To give Google reams a chance to create products that millions of users truly love, designers are not just part of the aesthetic development of a product, they are also heavily involved in user research and problem-solving. The entire team works together to create a product that perfectly balances design, function, and aesthetics.

This new design thinking adopted by Google, goes beyond their recent obsession with perfecting material design. It extends to their digital products and software offerings as well, based on the InVision Design Maturity Report.

According to the report, there is a clear correlation between companies that experience rapid, sustainable growth, and companies that invest in design earlier on in the development process.

When you treat your design team as more than just visual designers but as equal partners in the product development process, you achieve design maturity. Companies with design maturity improve the integrity of their products, provide more unique experiences

Lesson #3: Jony Ive’s Love of Simplicity

Another veteran and father of product design at Apple is Jony Ive, who stepped down from the company just last year in 2019.

In an interview with The Independent, Ivy talked about what makes Apple products, specifically the iPad Pro ‘magical.’ The secret, he says, is taking a lot of incredibly complicated separate pieces of technology, and making it look like one simple component.

“These are such complex products. They’re complex just in terms of their conception and then when you get into the implementation, I think what we’re most proud of is all those things which by rights should be there but they’re not. It’s an odd thing when you’re most proud of those things which aren’t there.“

In your digital products, users don’t care about how you managed to solve their problem, they just care that you have solved their problem. The core of the issue is that they don’t care about your product as much as they care about their problem.

Apple designers know this, and so they build simplicity into the design of their products from the very start. When you ask Siri a question about what the weather will be like tomorrow, they don’t want to know how Siri knew that it would rain at 2 pm tomorrow in your location. What they value is the simple question-and-answer process which answers their question in a way that feels like an authentic interaction.

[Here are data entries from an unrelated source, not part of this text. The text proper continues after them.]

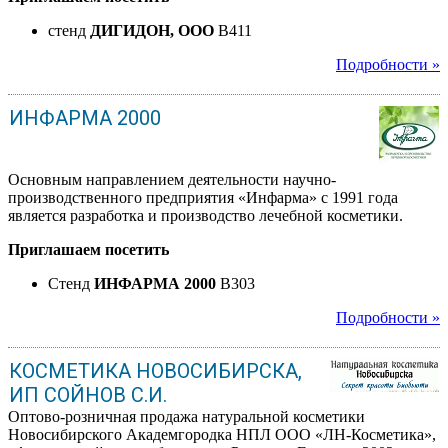
стенд
ДИГИДОН, ООО
B411
Подробности »
ИНФАРМА 2000
Основным направлением деятельности научно-
производственного предприятия «Инфарма» с 1991 года
является разработка и производство лечебной косметики.
Приглашаем посетить
Стенд
ИНФАРМА 2000
B303
Подробности »
КОСМЕТИКА НОВОСИБИРСКА,
ИП СОЙНОВ С.И.
Оптово-розничная продажа натуральной косметики
Новосибирского Академгородка НПЛ ООО «ЛН-Косметика»,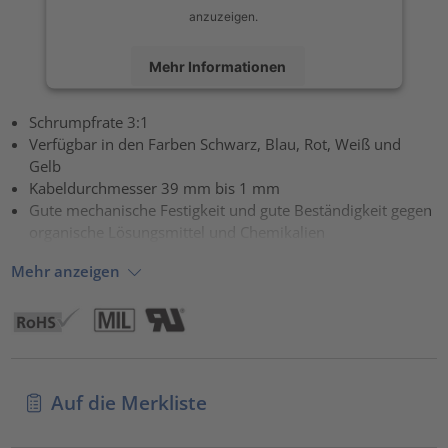
anzuzeigen.
Mehr Informationen
Akzeptieren
Schrumpfrate 3:1
Verfügbar in den Farben Schwarz, Blau, Rot, Weiß und
powered by
Usercentrics Consent Management Platform
Gelb
Kabeldurchmesser 39 mm bis 1 mm
Gute mechanische Festigkeit und gute Beständigkeit gegen
organische Lösungsmittel und Chemikalien
Mehr anzeigen
Auf die Merkliste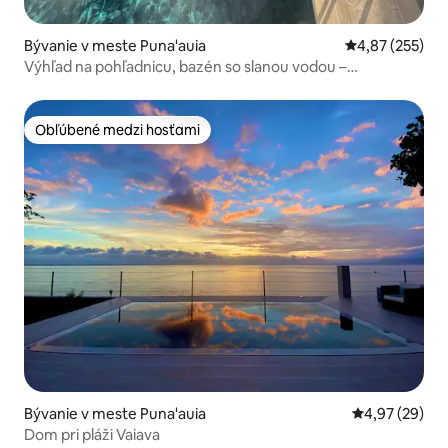
Bývanie v meste Puna'auia
Priemerné ohod
4,87 (255)
Výhľad na pohľadnicu, bazén so slanou vodou –
750 štvorcových stôp
Obľúbené medzi hosťami
Obľúbené medzi hosťami
Bývanie v meste Puna'auia
Priemerné oho
4,97 (29)
Dom pri pláži Vaiava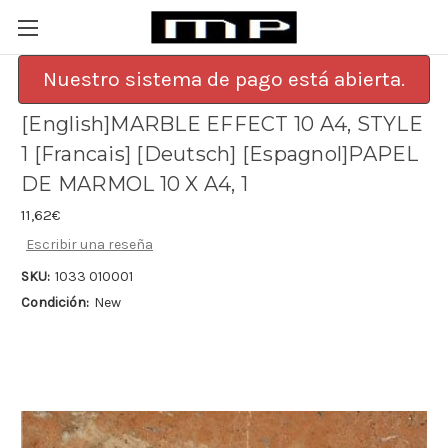
Nuestro sistema de pago está abierta.
[English]MARBLE EFFECT 10 A4, STYLE
1 [Francais] [Deutsch] [Espagnol]PAPEL
DE MARMOL 10 X A4, 1
11,62€
Escribir una reseña
SKU:
1033 010001
Condición:
New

Resources: Build Up Your Design Thinking As a Product Manager

While you could go away and take a 12 week full-time $12,000 design bootcamp, for the vast majority of working product managers, that’s not a viable option. Instead, we’ve handpicked some of our favorite resources for learning more about product design, getting inspired by others, and giving design a seat at the table in your day-to-day work.

  1. Google’s 2019 Design Retrospective: A look back on the Google design team’s best offerings from 2019, from Software to Hardware…and furniture?

  2. Dribbble: An online community of digital, graphic, and product designers. Get inspired, outsource, or hire your next designer!

  3. UX Collective: A collaborative publication, with articles from product designers, UX/UI experts, and product people from all walks of life.